[[ Data under study, beginning ]]

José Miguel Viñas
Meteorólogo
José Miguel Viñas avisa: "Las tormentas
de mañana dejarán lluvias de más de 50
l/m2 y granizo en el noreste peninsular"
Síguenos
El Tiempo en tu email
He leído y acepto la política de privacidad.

[[ Data under study, end ]]

> [Goal of the exercise] From the first line to the last, copy the records without alteration.

> [Exercise solution]
José Miguel Viñas
Meteorólogo
José Miguel Viñas avisa: "Las tormentas
de mañana dejarán lluvias de más de 50
l/m2 y granizo en el noreste peninsular"
Síguenos
El Tiempo en tu email
He leído y acepto la política de privacidad.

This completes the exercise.